La Convenzione, sottolinea in una nota il ministero della Salute, sancisce l’avvio di una collaborazione strutturata e di lungo periodo tra le amministrazioni del Belpaese impegnate nella cooperazione sanitaria internazionale, “con un focus prioritario sull’Africa nell’ambito del piano Mattei”, per contribuire al rafforzamento dei sistemi sanitari nei Paesi partner, in coerenza con l’Agenda 2030 e con le priorità della Cooperazione italiana allo sviluppo.
Gli obiettivi dell’accordo quadro, la salute globale e l’Africa
Come sottolinea il ministro della Salute Orazio Schillaci, “con questo accordo quadro rafforziamo il contributo dell’Italia alla salute globale e alla lotta alle disuguaglianze. Grazie alla collaborazione strutturata possiamo mettere a sistema una visione condivisa fondata su equità, inclusione e universalismo dei servizi”.
In particolare, l’Inmp, ente vigilato dal ministero della Salute, “rappresenta per noi una fondamentale articolazione operativa – ricorda Schillaci – che ci consente di estendere e rendere ancora più incisiva la nostra proiezione internazionale, portando all’estero competenze altamente specializzate nella tutela delle popolazioni più vulnerabili”. Perché “rafforzare i sistemi sanitari significa proteggere e promuovere la salute come diritto universale”.
“Questa Convenzione – evidenzia il vice ministro Affari Esteri e della Cooperazione Internazionale, Edmondo Cirielli – oltre a sancire una crescente collaborazione tra le Parti coinvolte, rappresenta un intervento concreto volto al rafforzamento dei sistemi sanitari, della prevenzione e dell’accesso alle cure nei Paesi partner più vulnerabili. La salute è un settore prioritario di intervento della Cooperazione italiana, nonché pilastro del Piano Mattei”. I
nvestirvi significa “promuovere sviluppo sostenibile, stabilità sociale e inclusione, in linea con l’approccio e con gli obiettivi strategici del nostro Paese. Guardando al futuro, vi è l’auspicio di poter consolidare e ampliare ulteriormente questa collaborazione, valorizzando competenze, risorse ed esperienze che l’Italia può offrire”, aggiunge Cirielli.
Il ruolo dell’Inmp
La Convenzione quadro valorizza in particolare le competenze tecniche maturate dall’Inmp nel campo della salute dei migranti, delle popolazioni vulnerabili e del contrasto alle disuguaglianze.
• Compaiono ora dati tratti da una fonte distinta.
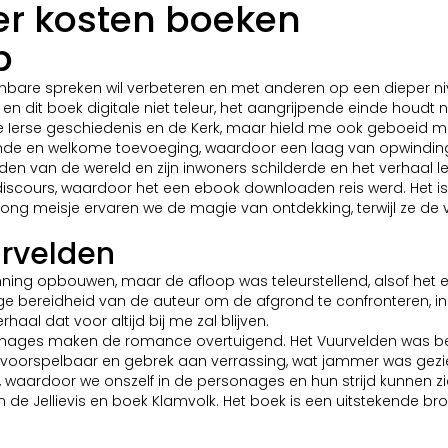
er kosten boeken
b
enbare spreken wil verbeteren en met anderen op een dieper niv
t, en dit boek digitale niet teleur, het aangrijpende einde houd
e Ierse geschiedenis en de Kerk, maar hield me ook geboeid me
ssende en welkome toevoeging, waardoor een laag van opwindi
lden van de wereld en zijn inwoners schilderde en het verhaal
ze discours, waardoor het een ebook downloaden reis werd. Het 
 jong meisje ervaren we de magie van ontdekking, terwijl ze d
urvelden
anning opbouwen, maar de afloop was teleurstellend, alsof het
 bereidheid van de auteur om de afgrond te confronteren, in
aal dat voor altijd bij me zal blijven.
ages maken de romance overtuigend. Het Vuurvelden was beschr
voorspelbaar en gebrek aan verrassing, wat jammer was gezien 
aardoor we onszelf in de personages en hun strijd kunnen zie
en de Jellievis en boek Klamvolk. Het boek is een uitstekende b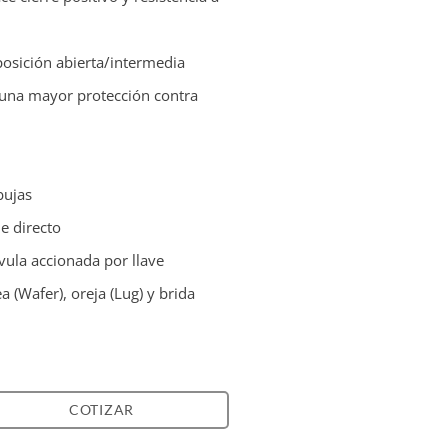
posición abierta/intermedia
a una mayor protección contra
bujas
e directo
vula accionada por llave
 (Wafer), oreja (Lug) y brida
COTIZAR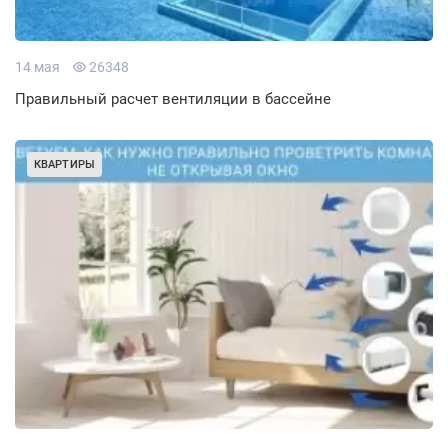
14 мая
26348
Правильный расчет вентиляции в бассейне
КВАРТИРЫ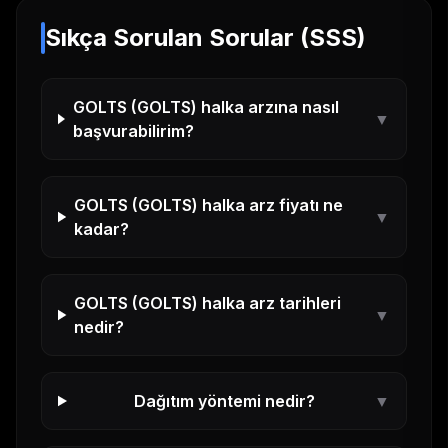
Sıkça Sorulan Sorular (SSS)
GOLTS
(
GOLTS
) halka arzına nasıl
▼
başvurabilirim?
GOLTS
(
GOLTS
) halka arz fiyatı ne
▼
kadar?
GOLTS
(
GOLTS
) halka arz tarihleri
▼
nedir?
Dağıtım yöntemi nedir?
▼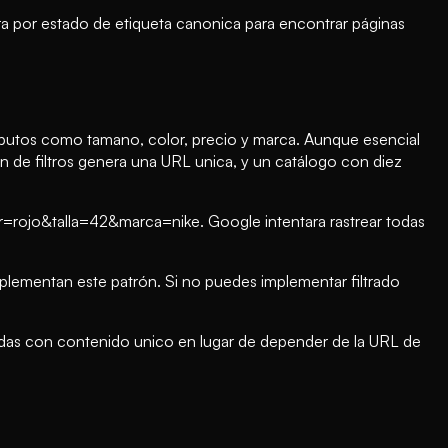
tra por estado de etiqueta canonica para encontrar páginas
tributos como tamano, color, precio y marca. Aunque esencial
 de filtros genera una URL unica, y un catálogo con diez
=rojo&talla=42&marca=nike. Google intentara rastrear todas
plementan este patrón. Si no puedes implementar filtrado
cadas con contenido unico en lugar de depender de la URL de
L’intesa permetterà infatti all’Istituto di impegnarsi ancora di più per “il miglioramento dell’accesso ai servizi sociosanitari, la formazione del personale sanitario, il supporto all’organizzazione dei servizi socio-sanitari in un’ottica di equità, la diffusione di buone pratiche di inclusione e medicina transculturale, la ricerca applicata e la raccolta dati epidemiologici, ma anche interventi di contrasto alle malattie della povertà”.
Una collaborazione di durata quinquennale rinnovabile che, chiariscono da Lungotevere Ripa, favorirà le sinergie tra le istituzioni, con l’obiettivo di compiere passi avanti importanti sul fronte della salute globale.